Member of the Iowa House of Representatives from the 80th district
- In office January 14, 1929 – January 11, 1931

Personal details
- Born: October 19, 1865 Stockaryd, Sweden
- Died: December 5, 1941 (aged 76) Akron, Iowa, U.S.
- Party: Republican
- Spouse: Betsey Johnson ​(m. 1890)​
- Alma mater: University of South Dakota
- Occupation: Politician, farmer, businessman

= Frank J. Swanson =

American politician (1865–1941)

Frank J. Swanson (October 19, 1865 - December 5, 1941) was an American farmer, businessman, and politician.

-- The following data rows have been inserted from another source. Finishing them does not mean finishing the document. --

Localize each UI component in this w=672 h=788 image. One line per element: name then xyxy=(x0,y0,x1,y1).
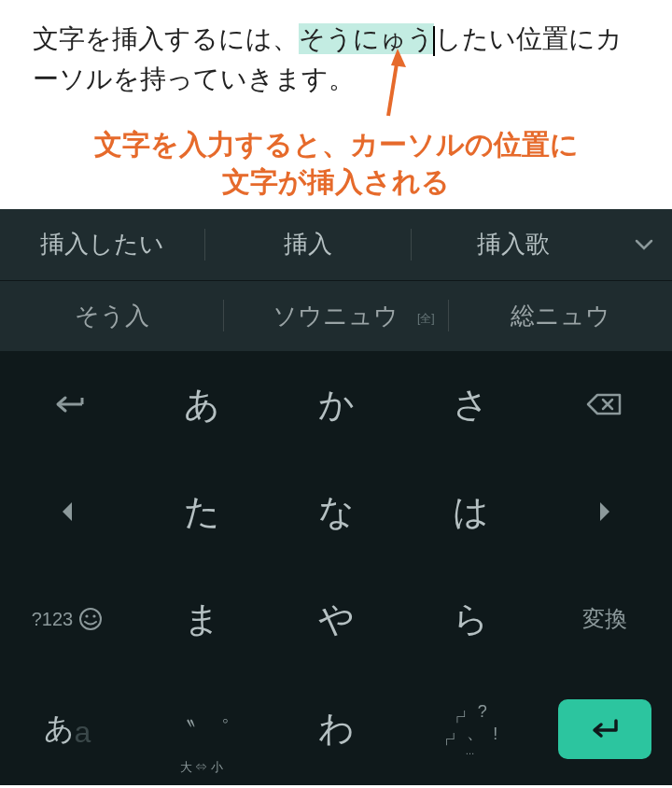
keyboard-row-4: あa 〝 ゜ 大 ⇔ 小 わ ┌┘ ? ┌┘ xyxy=(0,673,672,785)
undo-key[interactable] xyxy=(0,351,134,458)
triangle-right-icon xyxy=(598,500,611,523)
kana-key-wa[interactable]: わ xyxy=(269,673,403,785)
text-editor-content[interactable]: 文字を挿入するには、そうにゅうしたい位置にカーソルを持っていきます。 xyxy=(0,0,672,119)
undo-arrow-icon xyxy=(49,394,86,415)
dakuten-left: 〝 xyxy=(175,715,195,743)
candidate-5[interactable]: ソウニュウ [全] xyxy=(224,300,447,332)
sym-ex: ! xyxy=(493,725,497,744)
expand-candidates-button[interactable] xyxy=(616,239,672,250)
sym-question: ? xyxy=(478,702,487,722)
candidate-badge: [全] xyxy=(417,311,435,327)
keyboard-row-2: た な は xyxy=(0,458,672,566)
ime-keyboard: 挿入したい 挿入 挿入歌 そう入 ソウニュウ [全] 総ニュウ xyxy=(0,209,672,785)
annotation-arrow-icon xyxy=(381,49,409,119)
size-toggle-label: 大 ⇔ 小 xyxy=(180,759,223,776)
candidate-4[interactable]: そう入 xyxy=(0,300,223,332)
annotation-callout: 文字を入力すると、カーソルの位置に 文字が挿入される xyxy=(0,119,672,209)
candidate-3[interactable]: 挿入歌 xyxy=(412,228,616,260)
kana-key-ma[interactable]: ま xyxy=(134,566,269,673)
backspace-key[interactable] xyxy=(538,351,672,458)
dakuten-right: ゜ xyxy=(208,715,230,743)
ime-composing-text: そうにゅう xyxy=(299,23,434,54)
dakuten-marks: 〝 ゜ xyxy=(175,715,230,743)
cursor-right-key[interactable] xyxy=(538,458,672,566)
enter-key-button xyxy=(558,699,651,759)
enter-key[interactable] xyxy=(538,673,672,785)
sym-more: … xyxy=(465,746,475,756)
keyboard-keys: あ か さ た な は xyxy=(0,351,672,785)
emoji-icon xyxy=(78,607,103,631)
enter-icon xyxy=(588,717,622,741)
sym-dot: 、 xyxy=(467,722,483,744)
keyboard-row-1: あ か さ xyxy=(0,351,672,458)
svg-point-2 xyxy=(80,609,101,629)
triangle-left-icon xyxy=(61,500,74,523)
candidate-2[interactable]: 挿入 xyxy=(205,228,410,260)
kana-key-ta[interactable]: た xyxy=(134,458,269,566)
svg-point-3 xyxy=(86,615,89,618)
kana-key-sa[interactable]: さ xyxy=(403,351,538,458)
backspace-icon xyxy=(586,391,623,417)
numeric-label: ?123 xyxy=(32,609,74,630)
kana-key-na[interactable]: な xyxy=(269,458,403,566)
svg-point-4 xyxy=(93,615,96,618)
language-switch-key[interactable]: あa xyxy=(0,673,134,785)
chevron-down-icon xyxy=(635,239,653,250)
candidate-5-label: ソウニュウ xyxy=(273,302,399,330)
kana-key-ka[interactable]: か xyxy=(269,351,403,458)
kana-key-ya[interactable]: や xyxy=(269,566,403,673)
keyboard-row-3: ?123 ま や ら 変換 xyxy=(0,566,672,673)
candidate-row-2: そう入 ソウニュウ [全] 総ニュウ xyxy=(0,280,672,351)
lang-jp: あ xyxy=(44,709,75,750)
kana-key-a[interactable]: あ xyxy=(134,351,269,458)
candidate-1[interactable]: 挿入したい xyxy=(0,228,204,260)
symbol-icon: ┌┘ ? ┌┘ 、 ! … xyxy=(443,702,498,756)
number-emoji-key[interactable]: ?123 xyxy=(0,566,134,673)
text-before: 文字を挿入するには、 xyxy=(33,24,299,53)
kana-key-ra[interactable]: ら xyxy=(403,566,538,673)
language-icon: あa xyxy=(44,709,91,750)
candidate-6[interactable]: 総ニュウ xyxy=(449,300,672,332)
henkan-key[interactable]: 変換 xyxy=(538,566,672,673)
candidate-row-1: 挿入したい 挿入 挿入歌 xyxy=(0,209,672,280)
annotation-line2: 文字が挿入される xyxy=(19,163,653,202)
dakuten-size-key[interactable]: 〝 ゜ 大 ⇔ 小 xyxy=(134,673,269,785)
symbol-key[interactable]: ┌┘ ? ┌┘ 、 ! … xyxy=(403,673,538,785)
svg-line-0 xyxy=(388,58,398,116)
lang-en: a xyxy=(75,715,91,750)
cursor-left-key[interactable] xyxy=(0,458,134,566)
annotation-line1: 文字を入力すると、カーソルの位置に xyxy=(19,126,653,164)
kana-key-ha[interactable]: は xyxy=(403,458,538,566)
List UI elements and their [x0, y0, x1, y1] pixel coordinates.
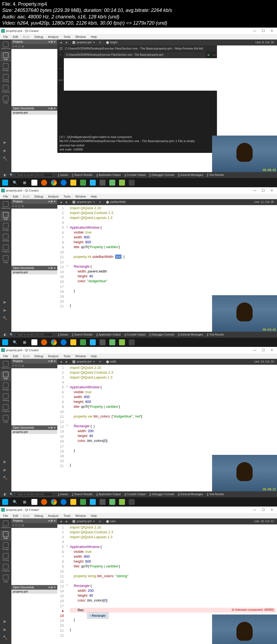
media-info-header: File: 4. Property.mp4 Size: 240537640 by…	[0, 0, 277, 28]
app-icon[interactable]	[127, 179, 136, 187]
app-icon[interactable]	[108, 179, 117, 187]
projects-header[interactable]: Projects▾ ⊞ ✕	[11, 40, 57, 44]
app-icon[interactable]	[88, 179, 97, 187]
run-button[interactable]: ▶	[2, 139, 8, 146]
store-icon[interactable]	[30, 179, 39, 187]
qt-icon	[1, 189, 5, 192]
titlebar[interactable]: property.qml - Qt Creator —☐✕	[0, 187, 277, 194]
open-doc-item[interactable]: property.qml	[11, 111, 57, 115]
qt-creator-window: property.qml - Qt Creator —☐✕ FileEditBu…	[0, 187, 277, 338]
minimize-button[interactable]: —	[250, 28, 259, 34]
titlebar[interactable]: property.qml - Qt Creator — ☐ ✕	[0, 28, 277, 34]
menu-window[interactable]: Window	[73, 35, 88, 39]
run-controls: ▶ ▶ 🔨	[2, 139, 8, 162]
menu-edit[interactable]: Edit	[11, 35, 20, 39]
tab-msg[interactable]: 6General Messages	[176, 173, 205, 177]
ninja-preview-window[interactable]: C:/Users/GODWIN/Desktop/Exercise Files/S…	[57, 45, 217, 153]
term-remove[interactable]: —	[57, 66, 64, 70]
mode-edit[interactable]: Edit	[1, 51, 11, 62]
tab-issues[interactable]: 1Issues	[56, 173, 70, 177]
autocomplete-popup[interactable]: ▫ Rectangle	[87, 613, 108, 619]
window-controls: — ☐ ✕	[250, 28, 276, 34]
start-button[interactable]	[1, 179, 10, 187]
menu-build[interactable]: Build	[21, 35, 32, 39]
menu-analyze[interactable]: Analyze	[46, 35, 61, 39]
app-icon[interactable]	[78, 179, 88, 187]
menubar: File Edit Build Debug Analyze Tools Wind…	[0, 34, 277, 40]
app-icon[interactable]	[98, 179, 107, 187]
mode-help[interactable]: Help	[1, 95, 11, 105]
mode-design[interactable]: Design	[1, 62, 11, 73]
autocomplete-item[interactable]: ▫ Rectangle	[88, 613, 108, 618]
nav-back[interactable]: ◄	[58, 41, 63, 44]
build-button[interactable]: 🔨	[2, 155, 8, 162]
locate-icon[interactable]: 🔍	[9, 173, 14, 178]
close-button[interactable]: ✕	[268, 28, 276, 34]
projects-toolbar[interactable]: ▾⟲▢⊕	[11, 44, 57, 49]
tab-appout[interactable]: 3Application Output	[95, 173, 122, 177]
edge-icon[interactable]	[59, 179, 68, 187]
search-icon[interactable]: 🔍	[10, 179, 19, 187]
qt-icon	[1, 29, 5, 33]
task-view-icon[interactable]: ⊞	[20, 179, 29, 187]
terminal-output: [ 0 ] : QQmlApplicationEngine failed to …	[57, 134, 217, 153]
tab-test[interactable]: 8Test Results	[205, 173, 226, 177]
nav-fwd[interactable]: ►	[64, 41, 69, 44]
window-title: property.qml - Qt Creator	[6, 29, 39, 32]
chrome-icon[interactable]	[49, 179, 58, 187]
term-run[interactable]: ▶	[206, 53, 212, 57]
qt-creator-window: property.qml - Qt Creator — ☐ ✕ File Edi…	[0, 28, 277, 178]
error-message: ⊘ Unknown component. (M300)	[232, 608, 276, 612]
debug-button[interactable]: ▶	[2, 147, 8, 154]
mode-welcome[interactable]: Welcome	[1, 41, 11, 51]
tab-compile[interactable]: 4Compile Output	[123, 173, 147, 177]
navigator-panel: Projects▾ ⊞ ✕ ▾⟲▢⊕ Open Documents▾ ⊞ ✕ p…	[11, 40, 57, 172]
window-title: property.qml - Qt Creator	[6, 189, 39, 192]
webcam-overlay: 00:00:43	[212, 136, 277, 172]
menubar: FileEditBuildDebugAnalyzeToolsWindowHelp	[0, 194, 277, 199]
terminal-icon	[60, 47, 63, 50]
windows-taskbar[interactable]: 🔍 ⊞	[0, 178, 277, 187]
tab-close[interactable]: ✕	[98, 41, 102, 44]
menu-debug[interactable]: Debug	[32, 35, 45, 39]
term-quit[interactable]: Quit	[57, 78, 64, 82]
menu-file[interactable]: File	[1, 35, 10, 39]
toggle-sidebar[interactable]: ◧	[2, 173, 8, 178]
maximize-button[interactable]: ☐	[259, 188, 267, 193]
tab-search[interactable]: 2Search Results	[70, 173, 94, 177]
term-add-tab[interactable]: +	[57, 53, 64, 57]
menu-tools[interactable]: Tools	[61, 35, 73, 39]
mode-debug[interactable]: Debug	[1, 73, 11, 83]
minimize-button[interactable]: —	[250, 188, 259, 193]
app-icon[interactable]	[117, 179, 127, 187]
term-tab[interactable]: C:/Users/GODWIN/Desktop/Exercise Files/S…	[64, 52, 206, 58]
line-col-info: Line: 8, Col: 16	[256, 41, 276, 44]
mode-projects[interactable]: Projects	[1, 84, 11, 94]
qt-creator-window: property.qml - Qt Creator—☐✕ FileEditBui…	[0, 507, 277, 644]
qt-creator-window: property.qml - Qt Creator—☐✕ FileEditBui…	[0, 347, 277, 497]
close-button[interactable]: ✕	[268, 188, 276, 193]
output-pane-bar: ◧ 🔍 1Issues 2Search Results 3Application…	[0, 172, 277, 178]
line-numbers: 123456789101112131415161718192021	[57, 205, 65, 332]
qml-file-icon	[72, 41, 75, 44]
file-tab[interactable]: property.qml ▾	[70, 40, 97, 44]
explorer-icon[interactable]	[69, 179, 78, 187]
tab-dbg[interactable]: 5Debugger Console	[148, 173, 176, 177]
docs-header[interactable]: Open Documents▾ ⊞ ✕	[11, 106, 57, 111]
locator-input[interactable]	[15, 173, 53, 177]
menu-help[interactable]: Help	[89, 35, 99, 39]
term-min[interactable]: —	[212, 53, 217, 57]
term-titlebar[interactable]: C:/Users/GODWIN/Desktop/Exercise Files/S…	[57, 45, 217, 52]
breadcrumb[interactable]: ⬤ height	[105, 41, 118, 44]
editor-tabbar: ◄ ► property.qml ▾ ✕ | ⬤ height Line: 8,…	[57, 40, 277, 45]
firefox-icon[interactable]	[39, 179, 49, 187]
maximize-button[interactable]: ☐	[259, 28, 267, 34]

Born in Stockaryd Jönköping County, Sweden, Swanson emigrated with parents to the United States and stayed in Chicago, Illinois for nine months. Swanson and his family settled on a farm in Union County, Dakota Territory. He studied at the University of South Dakota and then helped managed his father's farm. In 1901, Swanson moved to Akron, Iowa, where he was in the real estate business. Swanson was also in the banking, furniture and hardware business. He also owned a funeral home in Akron. He was also general manager of the Farmers' Grain Company in Akron. From 1918 to 1923, Swanson served on the Akron City Council. From 1929 to 1931, Swanson served in the Iowa House of Representatives. Swanson died in his home in Akron of a heart ailment.